## What the task asks
Copy the entries exactly. Leave out any pictures.

(Records excerpted from a collection)
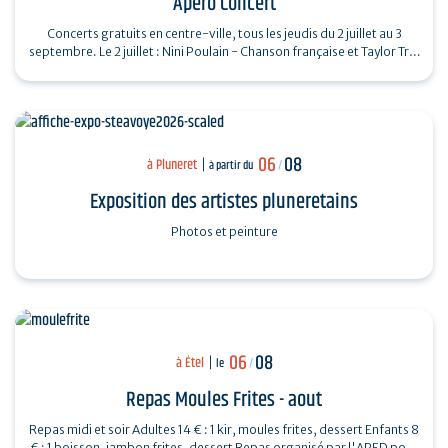
Apéro Concert
Concerts gratuits en centre-ville, tous les jeudis du 2 juillet au 3
septembre. Le 2 juillet : Nini Poulain - Chanson française et Taylor Trio
- Soul…
06
08
à Pluneret
à partir du
/
Exposition des artistes pluneretains
Photos et peinture
06
08
à Étel
le
/
Repas Moules Frites - aout
Repas midi et soir Adultes 14 € : 1 kir, moules frites, dessert Enfants 8
€ : 1 boisson, jambon frites, dessert Repas organisé par l'APED pour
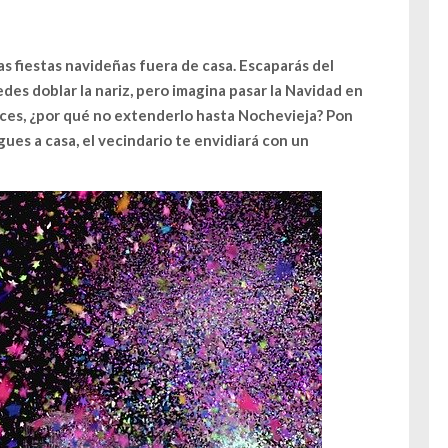
s fiestas navideñas fuera de casa. Escaparás del
edes doblar la nariz, pero imagina pasar la Navidad en
nces, ¿por qué no extenderlo hasta Nochevieja? Pon
gues a casa, el vecindario te envidiará con un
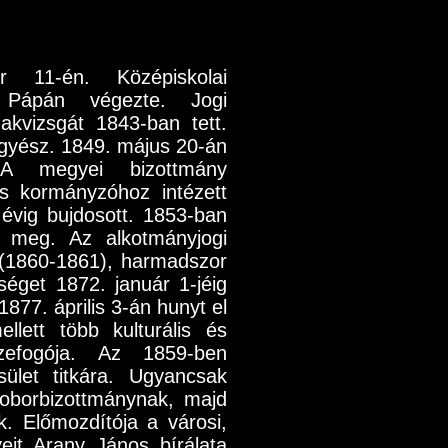
r 11-én. Középiskolai
 Pápán végezte. Jogi
akvizsgát 1843-ban tett.
gyész. 1849. május 20-án
 A megyei bizottmány
s kormányzóhoz intézett
 évig bujdosott. 1853-ban
t meg. Az alkotmányjogi
 (1860-1861), harmadszor
séget 1872. január 1-jéig
1877. április 3-án hunyt el
llett több kulturális és
szefogója. Az 1859-ben
ület titkára. Ugyancsak
zoborbizottmánynak, majd
. Előmozdítója a városi,
eit Arany János bírálata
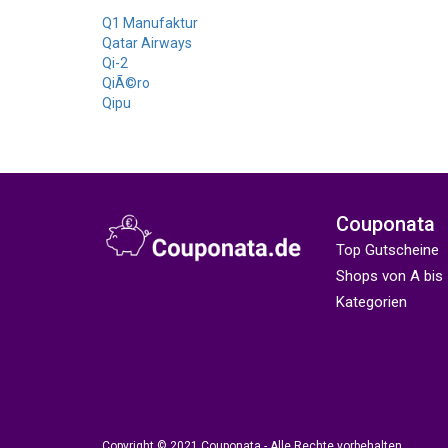
Q1 Manufaktur
Qatar Airways
Qi-2
QiÃ©ro
Qipu
Couponata
Top Gutscheine
Shops von A bis
Kategorien
Copyright © 2021 Couponata - Alle Rechte vorbehalten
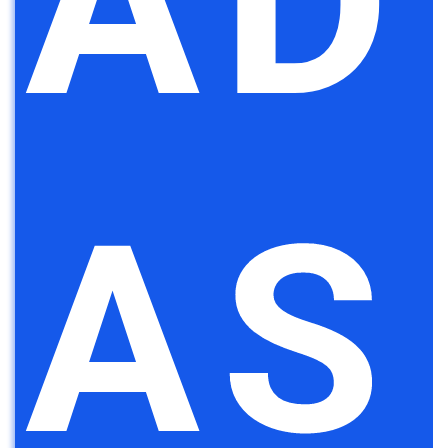
AD
AS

## Written solution
Apéro Concert
Concerts gratuits en centre-ville, tous les jeudis du 2 juillet au 3
septembre. Le 2 juillet : Nini Poulain - Chanson française et Taylor Trio
- Soul…
06
08
à Pluneret
à partir du
/
Exposition des artistes pluneretains
Photos et peinture
06
08
à Étel
le
/
Repas Moules Frites - aout
Repas midi et soir Adultes 14 € : 1 kir, moules frites, dessert Enfants 8
€ : 1 boisson, jambon frites, dessert Repas organisé par l'APED pour
s fiestas navideñas fuera de casa. Escaparás del
edes doblar la nariz, pero imagina pasar la Navidad en
nces, ¿por qué no extenderlo hasta Nochevieja? Pon
gues a casa, el vecindario te envidiará con un
r 11-én. Középiskolai
 Pápán végezte. Jogi
akvizsgát 1843-ban tett.
gyész. 1849. május 20-án
 A megyei bizottmány
s kormányzóhoz intézett
 évig bujdosott. 1853-ban
t meg. Az alkotmányjogi
 (1860-1861), harmadszor
séget 1872. január 1-jéig
1877. április 3-án hunyt el
llett több kulturális és
szefogója. Az 1859-ben
ület titkára. Ugyancsak
zoborbizottmánynak, majd
. Előmozdítója a városi,
eit Arany János bírálata
Q1 Manufaktur
Qatar Airways
Qi-2
QiÃ©ro
Qipu
Couponata
Top Gutscheine
Shops von A bis
Kategorien
Copyright © 2021 Couponata - Alle Rechte vorbehalten
AD
AS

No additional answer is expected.